▶ [ACTIVITY]: Some lines in the records below may hold the word "rides"; give the number of those lines and nothing else.

▶ [DATA EXTRACTS]:
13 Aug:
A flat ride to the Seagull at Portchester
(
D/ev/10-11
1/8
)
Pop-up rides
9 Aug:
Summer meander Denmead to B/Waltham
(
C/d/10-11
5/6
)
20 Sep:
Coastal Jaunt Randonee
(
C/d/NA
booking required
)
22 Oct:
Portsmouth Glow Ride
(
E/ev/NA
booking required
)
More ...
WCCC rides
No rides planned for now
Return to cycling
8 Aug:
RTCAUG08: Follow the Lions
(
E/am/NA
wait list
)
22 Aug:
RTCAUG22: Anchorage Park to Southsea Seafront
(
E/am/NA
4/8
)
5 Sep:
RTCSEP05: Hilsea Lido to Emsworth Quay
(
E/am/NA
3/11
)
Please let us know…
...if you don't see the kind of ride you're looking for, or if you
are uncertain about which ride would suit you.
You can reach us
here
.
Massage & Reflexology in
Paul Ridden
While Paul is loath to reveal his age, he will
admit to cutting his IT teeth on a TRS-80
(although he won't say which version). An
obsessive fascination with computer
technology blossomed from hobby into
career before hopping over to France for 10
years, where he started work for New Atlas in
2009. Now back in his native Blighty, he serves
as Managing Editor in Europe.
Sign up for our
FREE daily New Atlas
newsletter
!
...
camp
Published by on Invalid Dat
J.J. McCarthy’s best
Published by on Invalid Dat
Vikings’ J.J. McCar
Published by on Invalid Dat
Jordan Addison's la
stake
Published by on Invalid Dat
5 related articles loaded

▶ [OUTPUT FOR THIS EXERCISE]: 3